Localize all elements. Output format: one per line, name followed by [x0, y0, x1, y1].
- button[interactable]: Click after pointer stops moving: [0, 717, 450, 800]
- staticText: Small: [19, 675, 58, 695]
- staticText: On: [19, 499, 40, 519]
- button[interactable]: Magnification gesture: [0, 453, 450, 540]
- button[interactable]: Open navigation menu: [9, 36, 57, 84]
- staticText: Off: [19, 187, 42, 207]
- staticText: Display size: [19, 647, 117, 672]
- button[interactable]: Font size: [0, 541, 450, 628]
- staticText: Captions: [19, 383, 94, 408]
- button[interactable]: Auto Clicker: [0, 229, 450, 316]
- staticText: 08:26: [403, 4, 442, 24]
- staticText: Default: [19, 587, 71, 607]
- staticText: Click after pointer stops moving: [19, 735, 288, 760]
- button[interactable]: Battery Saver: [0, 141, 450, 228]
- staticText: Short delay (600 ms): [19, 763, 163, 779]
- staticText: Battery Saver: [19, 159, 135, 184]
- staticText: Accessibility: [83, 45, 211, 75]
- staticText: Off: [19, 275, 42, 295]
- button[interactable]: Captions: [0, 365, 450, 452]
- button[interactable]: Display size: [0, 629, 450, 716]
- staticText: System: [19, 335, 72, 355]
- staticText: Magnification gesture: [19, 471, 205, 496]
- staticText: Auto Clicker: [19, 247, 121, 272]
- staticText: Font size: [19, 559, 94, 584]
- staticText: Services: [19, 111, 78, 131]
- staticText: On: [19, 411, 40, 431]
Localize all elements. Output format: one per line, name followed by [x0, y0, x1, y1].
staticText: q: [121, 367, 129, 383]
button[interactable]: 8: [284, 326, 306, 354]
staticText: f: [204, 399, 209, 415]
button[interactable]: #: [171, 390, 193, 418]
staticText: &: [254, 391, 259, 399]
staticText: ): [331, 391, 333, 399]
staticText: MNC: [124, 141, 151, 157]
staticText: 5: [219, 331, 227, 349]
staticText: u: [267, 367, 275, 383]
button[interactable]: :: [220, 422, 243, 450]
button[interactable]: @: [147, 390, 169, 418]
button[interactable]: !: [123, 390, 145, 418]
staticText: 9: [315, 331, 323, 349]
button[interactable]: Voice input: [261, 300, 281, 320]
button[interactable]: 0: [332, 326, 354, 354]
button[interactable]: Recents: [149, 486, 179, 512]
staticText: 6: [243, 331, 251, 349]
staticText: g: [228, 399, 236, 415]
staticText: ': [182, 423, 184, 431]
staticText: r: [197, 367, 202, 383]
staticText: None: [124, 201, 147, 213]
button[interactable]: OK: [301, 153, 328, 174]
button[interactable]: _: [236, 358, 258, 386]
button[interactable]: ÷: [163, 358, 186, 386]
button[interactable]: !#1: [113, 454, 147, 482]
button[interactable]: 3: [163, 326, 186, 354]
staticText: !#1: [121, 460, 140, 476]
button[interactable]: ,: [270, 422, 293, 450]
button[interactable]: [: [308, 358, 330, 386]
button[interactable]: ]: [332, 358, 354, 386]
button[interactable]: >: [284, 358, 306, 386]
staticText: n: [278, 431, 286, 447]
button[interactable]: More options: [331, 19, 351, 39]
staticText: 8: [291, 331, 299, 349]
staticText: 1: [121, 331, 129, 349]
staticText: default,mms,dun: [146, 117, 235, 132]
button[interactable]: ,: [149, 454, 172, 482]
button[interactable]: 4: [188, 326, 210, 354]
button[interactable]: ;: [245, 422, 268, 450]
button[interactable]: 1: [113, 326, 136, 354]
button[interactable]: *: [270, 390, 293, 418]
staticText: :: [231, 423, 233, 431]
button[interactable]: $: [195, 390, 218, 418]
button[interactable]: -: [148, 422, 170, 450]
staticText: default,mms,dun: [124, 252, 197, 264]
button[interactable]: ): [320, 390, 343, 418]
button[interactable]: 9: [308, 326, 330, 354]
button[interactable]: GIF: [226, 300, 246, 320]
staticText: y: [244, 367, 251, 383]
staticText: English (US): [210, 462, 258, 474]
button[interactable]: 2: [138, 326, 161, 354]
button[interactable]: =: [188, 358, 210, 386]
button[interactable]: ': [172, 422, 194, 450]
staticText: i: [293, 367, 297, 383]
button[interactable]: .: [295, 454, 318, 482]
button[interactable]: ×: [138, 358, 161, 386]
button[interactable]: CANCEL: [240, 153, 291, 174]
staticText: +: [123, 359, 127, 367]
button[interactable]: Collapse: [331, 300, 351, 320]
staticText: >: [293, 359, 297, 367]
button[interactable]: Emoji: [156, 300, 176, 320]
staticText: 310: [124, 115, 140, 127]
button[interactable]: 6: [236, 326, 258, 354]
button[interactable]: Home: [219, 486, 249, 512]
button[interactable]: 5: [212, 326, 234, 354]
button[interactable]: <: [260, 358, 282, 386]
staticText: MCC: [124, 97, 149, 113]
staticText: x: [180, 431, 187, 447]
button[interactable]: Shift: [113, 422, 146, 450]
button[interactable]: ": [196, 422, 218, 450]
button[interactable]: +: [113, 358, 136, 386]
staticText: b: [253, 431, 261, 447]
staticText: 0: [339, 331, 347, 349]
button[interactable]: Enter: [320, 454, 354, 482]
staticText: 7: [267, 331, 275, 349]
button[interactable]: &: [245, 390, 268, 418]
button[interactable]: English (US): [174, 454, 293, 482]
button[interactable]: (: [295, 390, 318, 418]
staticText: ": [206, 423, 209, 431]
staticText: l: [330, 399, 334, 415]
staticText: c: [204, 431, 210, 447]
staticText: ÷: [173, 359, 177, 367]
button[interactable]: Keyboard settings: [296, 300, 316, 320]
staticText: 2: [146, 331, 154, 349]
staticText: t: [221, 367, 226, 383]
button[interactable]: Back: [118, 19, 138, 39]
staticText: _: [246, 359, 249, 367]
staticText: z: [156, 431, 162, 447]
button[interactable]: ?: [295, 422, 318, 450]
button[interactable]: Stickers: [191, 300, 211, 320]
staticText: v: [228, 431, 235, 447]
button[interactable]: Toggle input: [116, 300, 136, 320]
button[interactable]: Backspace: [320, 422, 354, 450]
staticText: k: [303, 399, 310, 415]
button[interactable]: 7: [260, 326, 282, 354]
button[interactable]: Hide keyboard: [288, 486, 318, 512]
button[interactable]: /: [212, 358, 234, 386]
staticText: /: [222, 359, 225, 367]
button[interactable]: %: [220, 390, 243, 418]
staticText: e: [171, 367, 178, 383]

◇ ◇ ◇ ◇ ◇ ◇ ◇

Directions for this task: Each entry needs to be copied out exactly.

Written response:
Localize all elements. Output format: one per line, name followed by [x0, y0, x1, y1].
- button[interactable]: Click after pointer stops moving: [0, 717, 450, 800]
- staticText: Small: [19, 675, 58, 695]
- staticText: On: [19, 499, 40, 519]
- button[interactable]: Magnification gesture: [0, 453, 450, 540]
- button[interactable]: Open navigation menu: [9, 36, 57, 84]
- staticText: Off: [19, 187, 42, 207]
- staticText: Display size: [19, 647, 117, 672]
- button[interactable]: Font size: [0, 541, 450, 628]
- staticText: Captions: [19, 383, 94, 408]
- button[interactable]: Auto Clicker: [0, 229, 450, 316]
- staticText: 08:26: [403, 4, 442, 24]
- staticText: Default: [19, 587, 71, 607]
- staticText: Click after pointer stops moving: [19, 735, 288, 760]
- button[interactable]: Battery Saver: [0, 141, 450, 228]
- staticText: Short delay (600 ms): [19, 763, 163, 779]
- staticText: Battery Saver: [19, 159, 135, 184]
- staticText: Accessibility: [83, 45, 211, 75]
- staticText: Off: [19, 275, 42, 295]
- button[interactable]: Captions: [0, 365, 450, 452]
- button[interactable]: Display size: [0, 629, 450, 716]
- staticText: System: [19, 335, 72, 355]
- staticText: Magnification gesture: [19, 471, 205, 496]
- staticText: Auto Clicker: [19, 247, 121, 272]
- staticText: Font size: [19, 559, 94, 584]
- staticText: Services: [19, 111, 78, 131]
- staticText: On: [19, 411, 40, 431]
Localize all elements. Output format: one per line, name followed by [x0, y0, x1, y1].
staticText: q: [121, 367, 129, 383]
button[interactable]: 8: [284, 326, 306, 354]
staticText: f: [204, 399, 209, 415]
button[interactable]: #: [171, 390, 193, 418]
staticText: &: [254, 391, 259, 399]
staticText: ): [331, 391, 333, 399]
staticText: MNC: [124, 141, 151, 157]
staticText: 5: [219, 331, 227, 349]
staticText: u: [267, 367, 275, 383]
button[interactable]: :: [220, 422, 243, 450]
button[interactable]: @: [147, 390, 169, 418]
button[interactable]: !: [123, 390, 145, 418]
staticText: 9: [315, 331, 323, 349]
button[interactable]: Voice input: [261, 300, 281, 320]
button[interactable]: 0: [332, 326, 354, 354]
button[interactable]: Recents: [149, 486, 179, 512]
staticText: 6: [243, 331, 251, 349]
staticText: g: [228, 399, 236, 415]
staticText: ': [182, 423, 184, 431]
staticText: r: [197, 367, 202, 383]
staticText: None: [124, 201, 147, 213]
button[interactable]: OK: [301, 153, 328, 174]
button[interactable]: _: [236, 358, 258, 386]
button[interactable]: ÷: [163, 358, 186, 386]
button[interactable]: !#1: [113, 454, 147, 482]
button[interactable]: 3: [163, 326, 186, 354]
staticText: !#1: [121, 460, 140, 476]
button[interactable]: ,: [270, 422, 293, 450]
button[interactable]: [: [308, 358, 330, 386]
button[interactable]: ]: [332, 358, 354, 386]
button[interactable]: >: [284, 358, 306, 386]
staticText: n: [278, 431, 286, 447]
button[interactable]: More options: [331, 19, 351, 39]
staticText: 8: [291, 331, 299, 349]
staticText: 1: [121, 331, 129, 349]
staticText: default,mms,dun: [146, 117, 235, 132]
button[interactable]: ,: [149, 454, 172, 482]
button[interactable]: 4: [188, 326, 210, 354]
button[interactable]: ;: [245, 422, 268, 450]
button[interactable]: 1: [113, 326, 136, 354]
button[interactable]: *: [270, 390, 293, 418]
staticText: :: [231, 423, 233, 431]
button[interactable]: $: [195, 390, 218, 418]
button[interactable]: -: [148, 422, 170, 450]
staticText: default,mms,dun: [124, 252, 197, 264]
button[interactable]: ): [320, 390, 343, 418]
button[interactable]: 9: [308, 326, 330, 354]
button[interactable]: GIF: [226, 300, 246, 320]
staticText: y: [244, 367, 251, 383]
staticText: English (US): [210, 462, 258, 474]
button[interactable]: 2: [138, 326, 161, 354]
button[interactable]: =: [188, 358, 210, 386]
button[interactable]: ': [172, 422, 194, 450]
staticText: i: [293, 367, 297, 383]
button[interactable]: .: [295, 454, 318, 482]
button[interactable]: ×: [138, 358, 161, 386]
button[interactable]: CANCEL: [240, 153, 291, 174]
staticText: +: [123, 359, 127, 367]
button[interactable]: Collapse: [331, 300, 351, 320]
staticText: >: [293, 359, 297, 367]
button[interactable]: Emoji: [156, 300, 176, 320]
staticText: 310: [124, 115, 140, 127]
button[interactable]: 6: [236, 326, 258, 354]
button[interactable]: Home: [219, 486, 249, 512]
button[interactable]: 5: [212, 326, 234, 354]
button[interactable]: <: [260, 358, 282, 386]
staticText: MCC: [124, 97, 149, 113]
staticText: x: [180, 431, 187, 447]
button[interactable]: Shift: [113, 422, 146, 450]
button[interactable]: ": [196, 422, 218, 450]
button[interactable]: +: [113, 358, 136, 386]
staticText: b: [253, 431, 261, 447]
staticText: 0: [339, 331, 347, 349]
button[interactable]: Enter: [320, 454, 354, 482]
staticText: 7: [267, 331, 275, 349]
button[interactable]: &: [245, 390, 268, 418]
button[interactable]: English (US): [174, 454, 293, 482]
button[interactable]: (: [295, 390, 318, 418]
staticText: ": [206, 423, 209, 431]
staticText: l: [330, 399, 334, 415]
staticText: c: [204, 431, 210, 447]
staticText: ÷: [173, 359, 177, 367]
button[interactable]: Keyboard settings: [296, 300, 316, 320]
staticText: 2: [146, 331, 154, 349]
staticText: t: [221, 367, 226, 383]
button[interactable]: Back: [118, 19, 138, 39]
staticText: _: [246, 359, 249, 367]
staticText: z: [156, 431, 162, 447]
button[interactable]: ?: [295, 422, 318, 450]
button[interactable]: Stickers: [191, 300, 211, 320]
staticText: v: [228, 431, 235, 447]
button[interactable]: Toggle input: [116, 300, 136, 320]
button[interactable]: Backspace: [320, 422, 354, 450]
staticText: k: [303, 399, 310, 415]
button[interactable]: 7: [260, 326, 282, 354]
button[interactable]: Hide keyboard: [288, 486, 318, 512]
button[interactable]: /: [212, 358, 234, 386]
staticText: /: [222, 359, 225, 367]
button[interactable]: %: [220, 390, 243, 418]
staticText: e: [171, 367, 178, 383]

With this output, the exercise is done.